Excerpted records Start Marker

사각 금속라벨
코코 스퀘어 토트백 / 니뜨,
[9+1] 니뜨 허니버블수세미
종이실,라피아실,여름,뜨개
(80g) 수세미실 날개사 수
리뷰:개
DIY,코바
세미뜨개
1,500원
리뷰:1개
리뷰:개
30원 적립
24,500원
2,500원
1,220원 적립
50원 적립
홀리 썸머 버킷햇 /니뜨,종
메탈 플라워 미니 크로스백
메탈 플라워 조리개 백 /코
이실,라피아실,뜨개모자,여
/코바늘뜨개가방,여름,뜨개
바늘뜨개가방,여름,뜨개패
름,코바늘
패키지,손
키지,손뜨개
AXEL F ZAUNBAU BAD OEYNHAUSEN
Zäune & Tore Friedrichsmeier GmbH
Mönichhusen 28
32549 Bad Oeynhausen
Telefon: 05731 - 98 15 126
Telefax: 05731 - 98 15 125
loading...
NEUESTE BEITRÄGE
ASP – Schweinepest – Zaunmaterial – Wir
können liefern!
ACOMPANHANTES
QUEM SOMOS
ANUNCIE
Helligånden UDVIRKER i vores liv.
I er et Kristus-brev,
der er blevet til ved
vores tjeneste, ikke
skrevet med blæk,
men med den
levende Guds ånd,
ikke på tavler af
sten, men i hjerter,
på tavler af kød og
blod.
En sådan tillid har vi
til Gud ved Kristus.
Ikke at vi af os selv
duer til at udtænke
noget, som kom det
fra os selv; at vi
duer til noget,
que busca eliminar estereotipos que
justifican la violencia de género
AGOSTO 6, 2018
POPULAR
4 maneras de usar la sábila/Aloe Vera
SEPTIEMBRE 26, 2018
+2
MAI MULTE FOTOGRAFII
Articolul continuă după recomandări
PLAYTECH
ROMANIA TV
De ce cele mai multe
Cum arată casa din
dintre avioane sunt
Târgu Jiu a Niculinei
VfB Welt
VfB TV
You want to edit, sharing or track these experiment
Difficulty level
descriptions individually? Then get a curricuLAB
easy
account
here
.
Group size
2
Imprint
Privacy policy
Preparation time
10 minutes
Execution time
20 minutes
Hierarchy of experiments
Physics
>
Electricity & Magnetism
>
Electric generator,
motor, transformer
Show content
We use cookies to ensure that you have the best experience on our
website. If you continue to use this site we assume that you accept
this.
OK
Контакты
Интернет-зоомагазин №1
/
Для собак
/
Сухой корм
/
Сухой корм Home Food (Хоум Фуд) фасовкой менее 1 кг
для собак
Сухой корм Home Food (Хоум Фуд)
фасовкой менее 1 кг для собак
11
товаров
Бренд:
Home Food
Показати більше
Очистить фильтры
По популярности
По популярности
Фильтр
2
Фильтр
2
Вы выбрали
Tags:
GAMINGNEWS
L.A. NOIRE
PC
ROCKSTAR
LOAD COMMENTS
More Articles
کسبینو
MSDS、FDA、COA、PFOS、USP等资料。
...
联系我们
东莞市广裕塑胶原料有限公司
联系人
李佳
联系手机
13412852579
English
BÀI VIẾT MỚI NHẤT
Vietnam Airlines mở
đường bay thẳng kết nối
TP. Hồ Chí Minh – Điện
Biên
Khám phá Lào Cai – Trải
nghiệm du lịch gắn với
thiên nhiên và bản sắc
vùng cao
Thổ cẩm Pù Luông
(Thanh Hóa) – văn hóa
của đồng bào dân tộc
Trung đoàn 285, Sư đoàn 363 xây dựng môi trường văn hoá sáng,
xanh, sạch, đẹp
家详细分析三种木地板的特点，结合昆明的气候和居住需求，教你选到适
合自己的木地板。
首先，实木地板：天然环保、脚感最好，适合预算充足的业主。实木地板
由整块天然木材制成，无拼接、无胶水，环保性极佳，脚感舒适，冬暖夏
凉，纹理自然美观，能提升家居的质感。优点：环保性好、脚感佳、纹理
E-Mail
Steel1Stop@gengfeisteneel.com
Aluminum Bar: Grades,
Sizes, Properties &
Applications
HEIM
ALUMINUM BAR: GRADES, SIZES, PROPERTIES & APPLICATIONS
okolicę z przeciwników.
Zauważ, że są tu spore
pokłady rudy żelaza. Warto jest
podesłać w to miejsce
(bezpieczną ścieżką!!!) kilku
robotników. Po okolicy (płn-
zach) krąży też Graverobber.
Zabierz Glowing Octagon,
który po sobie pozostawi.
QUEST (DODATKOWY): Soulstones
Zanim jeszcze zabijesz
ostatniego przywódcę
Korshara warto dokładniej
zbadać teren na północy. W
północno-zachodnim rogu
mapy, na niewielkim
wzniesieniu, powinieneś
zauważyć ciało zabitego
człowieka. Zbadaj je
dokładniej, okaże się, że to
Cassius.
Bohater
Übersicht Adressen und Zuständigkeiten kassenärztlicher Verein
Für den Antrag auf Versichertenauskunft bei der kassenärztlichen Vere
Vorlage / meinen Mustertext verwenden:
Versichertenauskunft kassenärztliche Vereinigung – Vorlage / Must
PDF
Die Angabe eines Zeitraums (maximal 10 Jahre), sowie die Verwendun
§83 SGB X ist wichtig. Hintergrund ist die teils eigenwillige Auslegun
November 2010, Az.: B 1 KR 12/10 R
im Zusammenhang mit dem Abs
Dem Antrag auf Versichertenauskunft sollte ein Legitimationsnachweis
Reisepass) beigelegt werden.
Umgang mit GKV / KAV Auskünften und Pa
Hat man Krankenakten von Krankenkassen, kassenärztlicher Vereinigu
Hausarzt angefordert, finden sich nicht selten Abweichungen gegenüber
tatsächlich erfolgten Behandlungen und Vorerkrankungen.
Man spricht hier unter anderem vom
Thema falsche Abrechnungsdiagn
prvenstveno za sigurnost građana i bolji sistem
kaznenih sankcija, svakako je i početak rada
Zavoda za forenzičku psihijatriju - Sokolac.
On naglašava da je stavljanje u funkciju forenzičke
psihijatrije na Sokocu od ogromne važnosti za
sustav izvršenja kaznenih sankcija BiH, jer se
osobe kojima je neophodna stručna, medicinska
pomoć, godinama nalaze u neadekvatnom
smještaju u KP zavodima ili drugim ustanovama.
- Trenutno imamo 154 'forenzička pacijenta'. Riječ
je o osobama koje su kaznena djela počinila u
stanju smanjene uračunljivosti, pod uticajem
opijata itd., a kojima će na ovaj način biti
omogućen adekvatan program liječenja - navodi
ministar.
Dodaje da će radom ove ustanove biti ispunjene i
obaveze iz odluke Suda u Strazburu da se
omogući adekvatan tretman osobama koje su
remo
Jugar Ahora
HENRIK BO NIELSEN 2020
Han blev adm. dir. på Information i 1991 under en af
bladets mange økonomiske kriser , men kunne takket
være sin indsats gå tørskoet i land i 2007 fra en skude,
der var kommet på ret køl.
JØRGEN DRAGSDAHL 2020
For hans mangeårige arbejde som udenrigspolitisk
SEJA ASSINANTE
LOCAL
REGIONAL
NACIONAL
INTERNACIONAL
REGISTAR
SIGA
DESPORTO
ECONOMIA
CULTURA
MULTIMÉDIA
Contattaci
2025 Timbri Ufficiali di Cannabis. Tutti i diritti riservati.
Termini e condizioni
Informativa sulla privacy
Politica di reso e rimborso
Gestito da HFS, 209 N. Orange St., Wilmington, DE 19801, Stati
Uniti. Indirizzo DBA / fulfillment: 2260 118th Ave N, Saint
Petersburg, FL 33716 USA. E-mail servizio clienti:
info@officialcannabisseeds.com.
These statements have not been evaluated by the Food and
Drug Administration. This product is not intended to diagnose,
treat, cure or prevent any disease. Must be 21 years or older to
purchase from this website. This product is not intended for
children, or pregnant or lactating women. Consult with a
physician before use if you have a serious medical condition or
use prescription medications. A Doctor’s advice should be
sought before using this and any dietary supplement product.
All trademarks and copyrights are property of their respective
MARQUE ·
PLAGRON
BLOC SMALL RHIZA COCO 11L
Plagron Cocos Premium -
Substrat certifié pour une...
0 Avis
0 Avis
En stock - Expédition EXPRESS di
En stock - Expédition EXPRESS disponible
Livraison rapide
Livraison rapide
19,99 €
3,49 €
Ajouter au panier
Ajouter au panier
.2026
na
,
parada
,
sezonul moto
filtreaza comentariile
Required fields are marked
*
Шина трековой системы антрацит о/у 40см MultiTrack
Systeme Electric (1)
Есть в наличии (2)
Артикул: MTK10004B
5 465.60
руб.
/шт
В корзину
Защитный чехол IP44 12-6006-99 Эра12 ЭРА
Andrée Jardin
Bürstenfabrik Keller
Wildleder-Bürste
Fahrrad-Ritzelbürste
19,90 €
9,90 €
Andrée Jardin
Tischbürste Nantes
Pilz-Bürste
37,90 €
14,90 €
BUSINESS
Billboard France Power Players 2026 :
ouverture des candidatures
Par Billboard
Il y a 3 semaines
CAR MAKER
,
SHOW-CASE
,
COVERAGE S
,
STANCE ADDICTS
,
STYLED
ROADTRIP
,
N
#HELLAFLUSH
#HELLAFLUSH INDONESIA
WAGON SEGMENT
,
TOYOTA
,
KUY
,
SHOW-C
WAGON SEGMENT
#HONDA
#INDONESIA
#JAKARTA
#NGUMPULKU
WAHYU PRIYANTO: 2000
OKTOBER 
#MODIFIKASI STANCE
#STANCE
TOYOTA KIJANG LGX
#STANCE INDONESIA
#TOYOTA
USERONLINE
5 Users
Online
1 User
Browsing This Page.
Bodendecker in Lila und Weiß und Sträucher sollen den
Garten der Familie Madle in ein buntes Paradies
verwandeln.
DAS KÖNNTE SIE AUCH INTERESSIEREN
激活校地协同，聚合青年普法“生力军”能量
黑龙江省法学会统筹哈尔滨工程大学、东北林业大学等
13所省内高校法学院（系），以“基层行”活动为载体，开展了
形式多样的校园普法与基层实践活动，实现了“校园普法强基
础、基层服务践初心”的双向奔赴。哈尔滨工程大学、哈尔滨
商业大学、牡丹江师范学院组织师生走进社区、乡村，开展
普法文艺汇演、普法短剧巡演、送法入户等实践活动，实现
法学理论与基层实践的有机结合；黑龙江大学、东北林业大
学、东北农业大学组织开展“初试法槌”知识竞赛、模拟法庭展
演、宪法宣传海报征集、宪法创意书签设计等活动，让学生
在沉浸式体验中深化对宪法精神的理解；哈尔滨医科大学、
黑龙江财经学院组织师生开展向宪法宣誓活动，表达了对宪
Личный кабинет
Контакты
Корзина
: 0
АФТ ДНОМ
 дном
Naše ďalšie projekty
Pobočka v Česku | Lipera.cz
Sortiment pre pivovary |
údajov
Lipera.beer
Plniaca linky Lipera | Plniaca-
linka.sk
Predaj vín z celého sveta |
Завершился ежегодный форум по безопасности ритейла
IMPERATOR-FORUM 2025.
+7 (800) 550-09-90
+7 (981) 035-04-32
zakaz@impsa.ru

Excerpted records End Marker

--- Work item ---
Only the lines above from the line containing "Helligånden UDVIRKER i vores liv." through the line containing "Difficulty level" should be retyped, exactly and with both ends included.

--- Solution for this problem ---
Helligånden UDVIRKER i vores liv.
I er et Kristus-brev,
der er blevet til ved
vores tjeneste, ikke
skrevet med blæk,
men med den
levende Guds ånd,
ikke på tavler af
sten, men i hjerter,
på tavler af kød og
blod.
En sådan tillid har vi
til Gud ved Kristus.
Ikke at vi af os selv
duer til at udtænke
noget, som kom det
fra os selv; at vi
duer til noget,
que busca eliminar estereotipos que
justifican la violencia de género
AGOSTO 6, 2018
POPULAR
4 maneras de usar la sábila/Aloe Vera
SEPTIEMBRE 26, 2018
+2
MAI MULTE FOTOGRAFII
Articolul continuă după recomandări
PLAYTECH
ROMANIA TV
De ce cele mai multe
Cum arată casa din
dintre avioane sunt
Târgu Jiu a Niculinei
VfB Welt
VfB TV
You want to edit, sharing or track these experiment
Difficulty level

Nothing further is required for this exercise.